● PROBLEM DETAILS
Check every line of the entries below for "Switch", and copy the lines that have it.

(Data excerpts)
# # # # # # #

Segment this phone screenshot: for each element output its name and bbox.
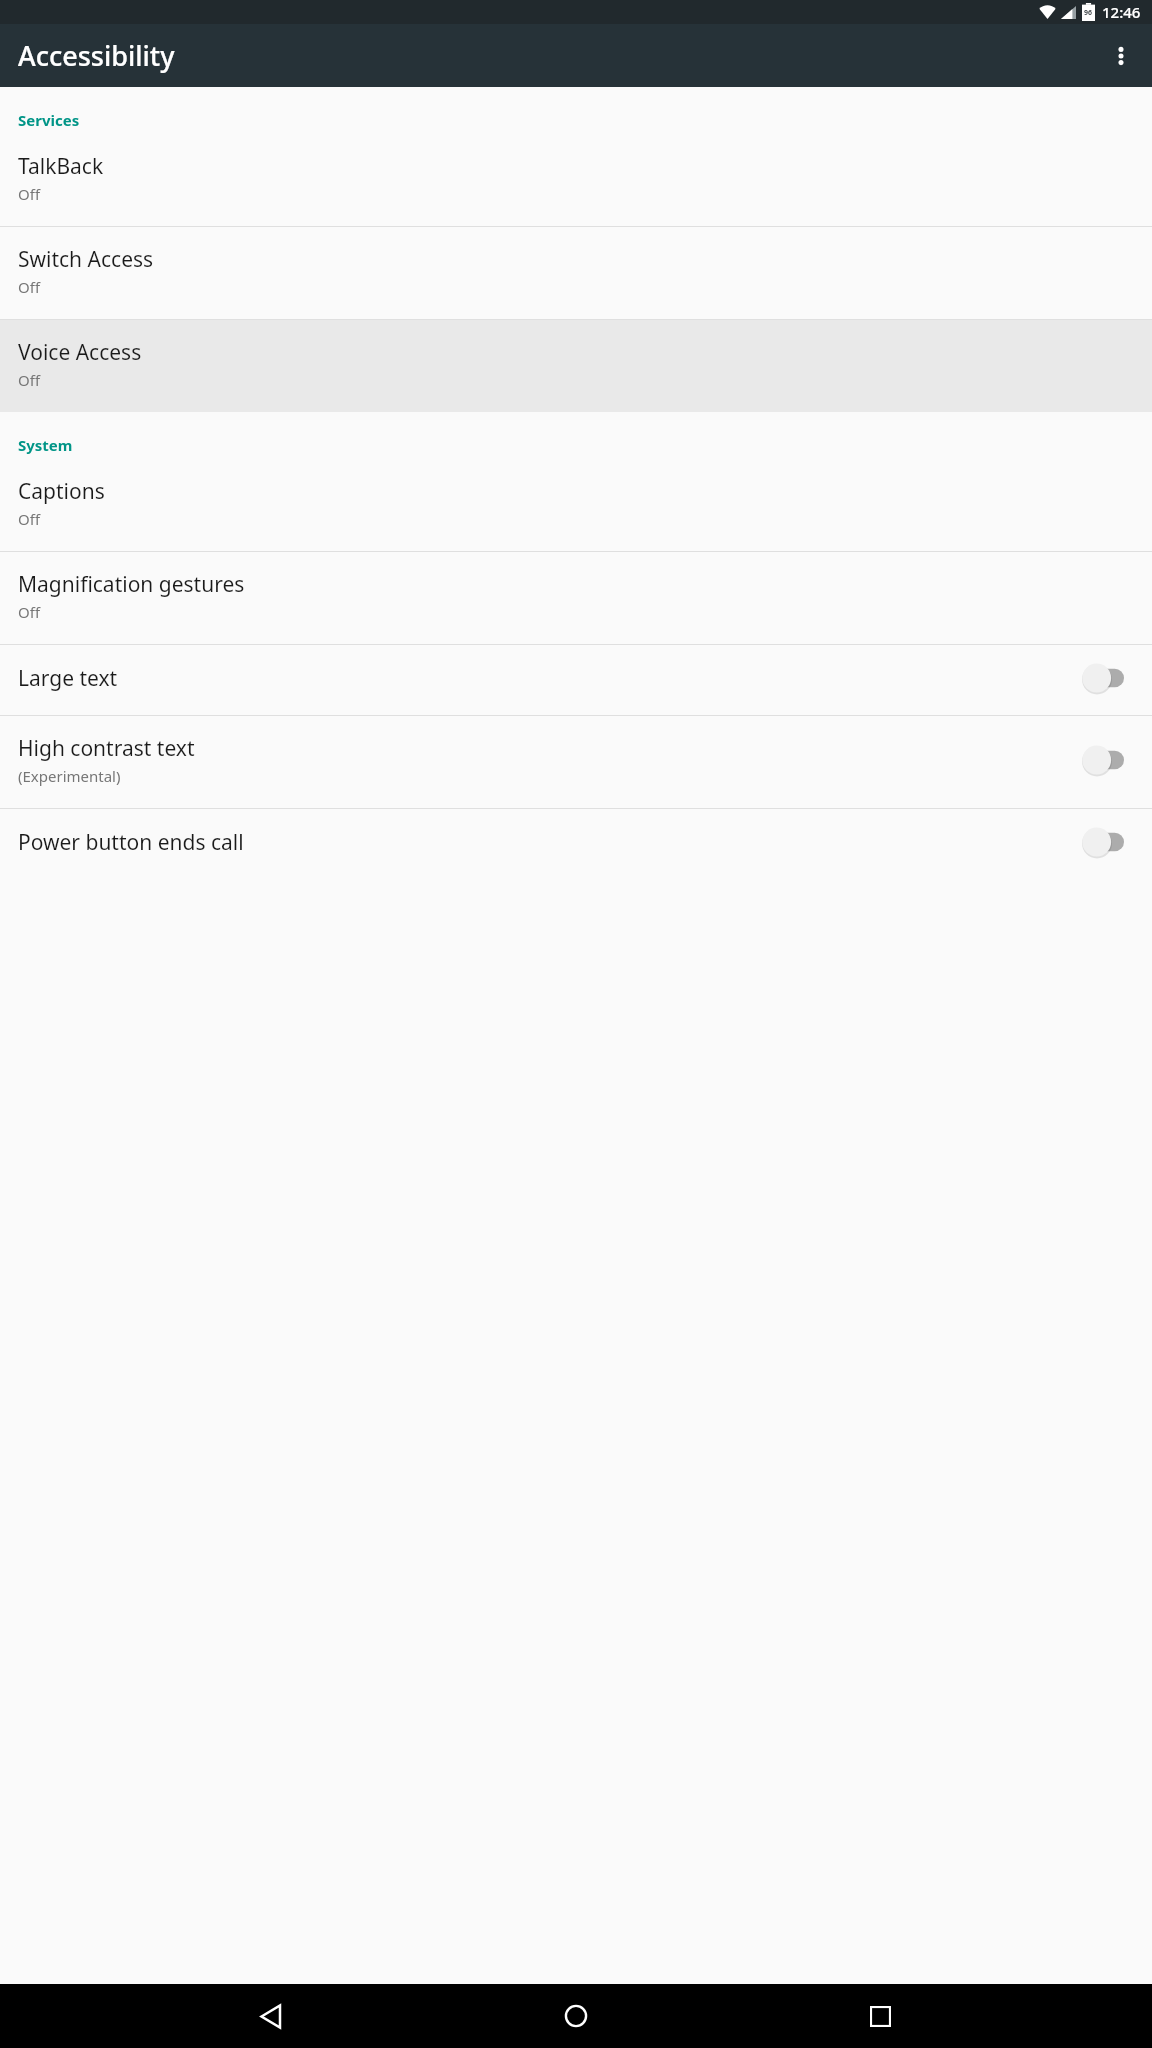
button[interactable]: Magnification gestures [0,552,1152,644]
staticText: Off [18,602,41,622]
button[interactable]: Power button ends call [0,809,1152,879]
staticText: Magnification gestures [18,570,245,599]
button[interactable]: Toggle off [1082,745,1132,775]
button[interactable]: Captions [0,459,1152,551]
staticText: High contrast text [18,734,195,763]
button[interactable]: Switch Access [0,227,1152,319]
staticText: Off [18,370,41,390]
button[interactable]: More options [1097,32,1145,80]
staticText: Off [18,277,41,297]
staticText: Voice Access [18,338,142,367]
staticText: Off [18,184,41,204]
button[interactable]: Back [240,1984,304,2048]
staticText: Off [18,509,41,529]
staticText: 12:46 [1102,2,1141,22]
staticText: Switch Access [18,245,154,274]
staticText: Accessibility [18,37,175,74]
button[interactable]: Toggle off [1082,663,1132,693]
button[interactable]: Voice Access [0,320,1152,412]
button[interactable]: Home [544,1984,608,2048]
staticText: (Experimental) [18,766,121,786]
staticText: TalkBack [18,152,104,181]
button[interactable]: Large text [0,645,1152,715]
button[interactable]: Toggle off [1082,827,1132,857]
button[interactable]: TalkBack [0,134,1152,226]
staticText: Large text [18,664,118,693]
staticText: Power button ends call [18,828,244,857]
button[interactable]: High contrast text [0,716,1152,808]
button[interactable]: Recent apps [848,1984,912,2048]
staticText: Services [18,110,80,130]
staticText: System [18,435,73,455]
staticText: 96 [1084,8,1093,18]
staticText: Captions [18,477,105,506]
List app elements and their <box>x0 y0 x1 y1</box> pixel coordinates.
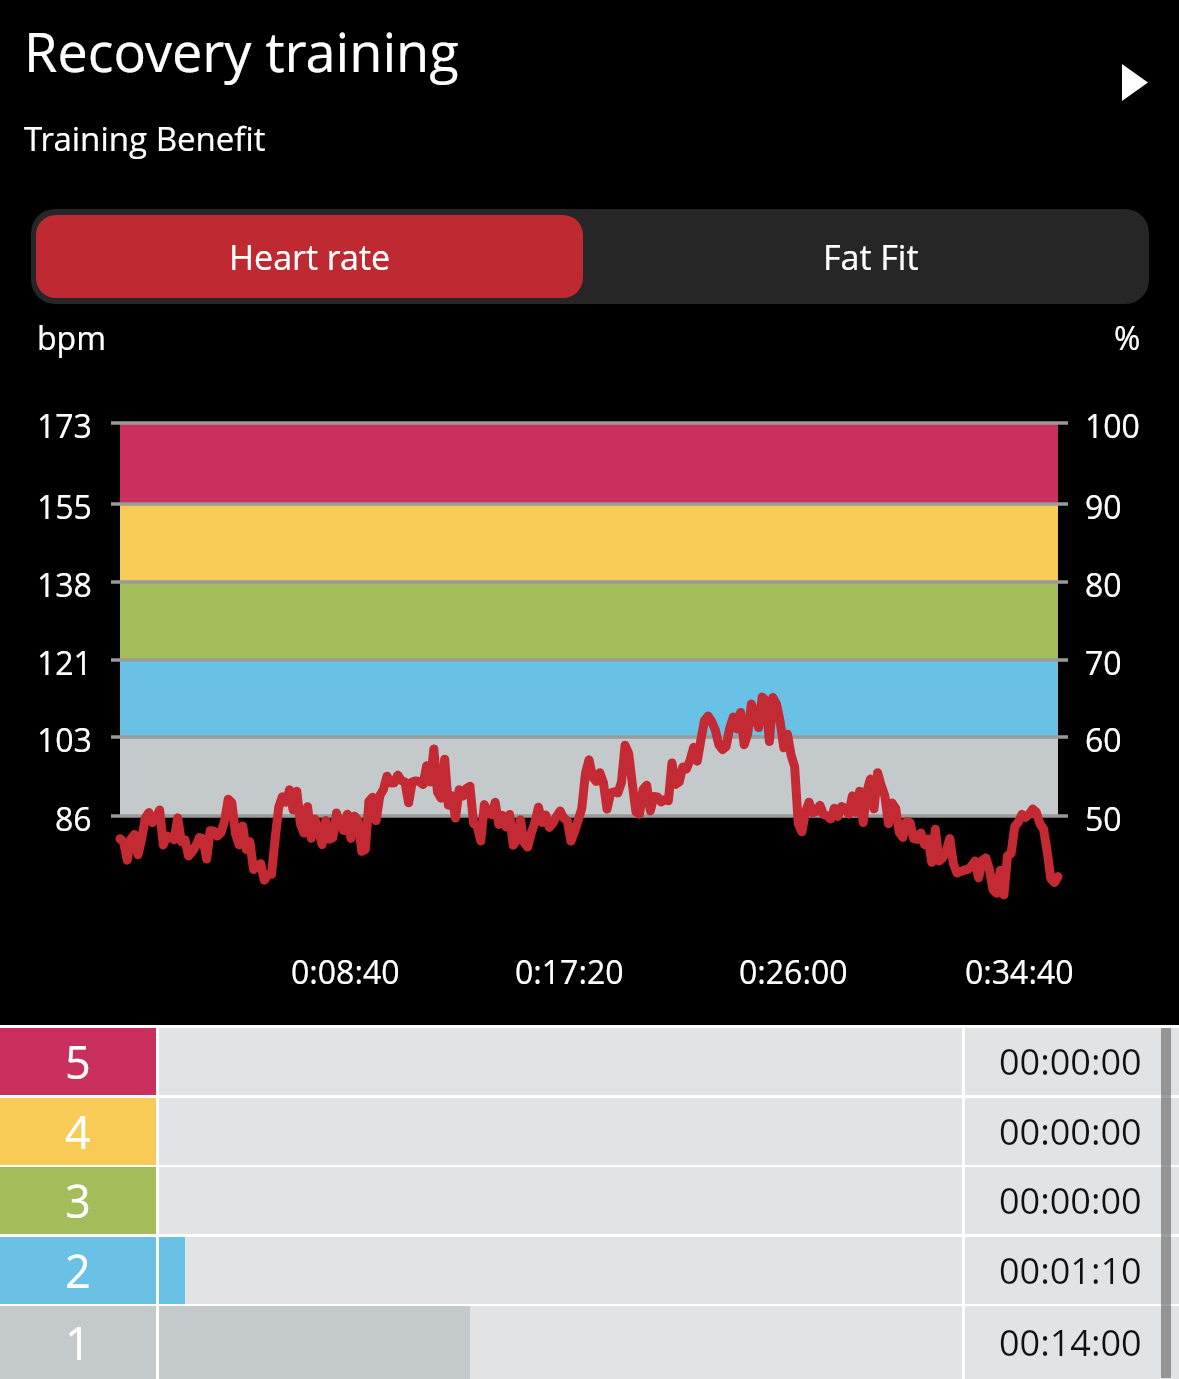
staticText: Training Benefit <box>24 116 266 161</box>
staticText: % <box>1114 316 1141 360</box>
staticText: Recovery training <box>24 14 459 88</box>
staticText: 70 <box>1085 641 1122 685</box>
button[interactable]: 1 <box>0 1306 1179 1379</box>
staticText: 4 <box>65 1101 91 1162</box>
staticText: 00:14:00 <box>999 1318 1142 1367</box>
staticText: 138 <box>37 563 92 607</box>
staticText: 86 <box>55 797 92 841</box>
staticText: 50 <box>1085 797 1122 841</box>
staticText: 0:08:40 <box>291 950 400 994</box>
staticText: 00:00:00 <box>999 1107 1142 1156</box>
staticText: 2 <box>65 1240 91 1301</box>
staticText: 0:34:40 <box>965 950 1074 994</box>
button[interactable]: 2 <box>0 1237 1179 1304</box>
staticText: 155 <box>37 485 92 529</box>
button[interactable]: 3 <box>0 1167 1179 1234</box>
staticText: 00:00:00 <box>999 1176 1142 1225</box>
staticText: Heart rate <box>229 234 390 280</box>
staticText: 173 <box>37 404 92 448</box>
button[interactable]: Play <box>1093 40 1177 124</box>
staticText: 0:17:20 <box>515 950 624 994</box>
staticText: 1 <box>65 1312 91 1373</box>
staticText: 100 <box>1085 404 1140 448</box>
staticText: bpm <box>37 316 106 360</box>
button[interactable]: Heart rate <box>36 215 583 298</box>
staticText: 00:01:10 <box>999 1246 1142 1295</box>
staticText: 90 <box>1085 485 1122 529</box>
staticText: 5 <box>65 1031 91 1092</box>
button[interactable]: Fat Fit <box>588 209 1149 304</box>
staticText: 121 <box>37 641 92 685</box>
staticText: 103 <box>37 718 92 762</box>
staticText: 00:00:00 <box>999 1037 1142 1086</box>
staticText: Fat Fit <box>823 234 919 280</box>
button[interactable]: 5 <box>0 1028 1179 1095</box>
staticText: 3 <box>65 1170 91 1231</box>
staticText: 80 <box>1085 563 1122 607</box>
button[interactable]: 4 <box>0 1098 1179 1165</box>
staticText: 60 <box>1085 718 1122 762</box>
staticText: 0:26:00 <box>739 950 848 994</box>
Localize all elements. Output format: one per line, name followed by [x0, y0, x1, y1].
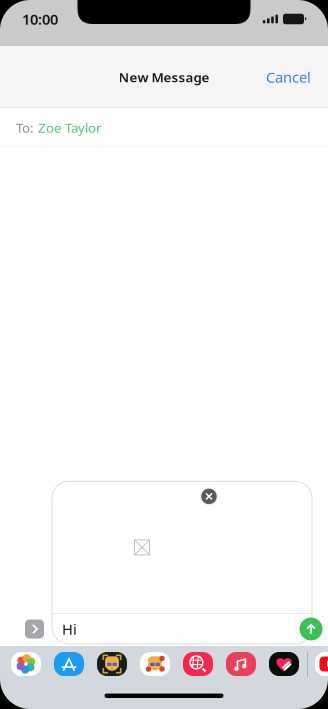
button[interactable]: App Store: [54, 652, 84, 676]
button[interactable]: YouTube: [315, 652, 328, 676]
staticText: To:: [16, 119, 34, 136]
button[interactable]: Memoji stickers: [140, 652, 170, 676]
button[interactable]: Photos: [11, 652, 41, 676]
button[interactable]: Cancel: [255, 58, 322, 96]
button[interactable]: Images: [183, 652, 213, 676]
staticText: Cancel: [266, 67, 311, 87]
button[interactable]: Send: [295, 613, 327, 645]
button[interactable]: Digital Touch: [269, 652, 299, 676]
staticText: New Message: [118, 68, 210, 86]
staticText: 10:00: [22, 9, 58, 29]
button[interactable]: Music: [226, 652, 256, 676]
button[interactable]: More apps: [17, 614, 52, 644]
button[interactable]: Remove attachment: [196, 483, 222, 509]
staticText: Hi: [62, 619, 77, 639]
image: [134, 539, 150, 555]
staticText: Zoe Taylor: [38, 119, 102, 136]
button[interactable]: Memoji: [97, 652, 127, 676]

# # # # # # #

● ANSWER TO THIS TASK
button[interactable]: Switch Access [0,227,1152,319]
staticText: Switch Access [18,245,154,274]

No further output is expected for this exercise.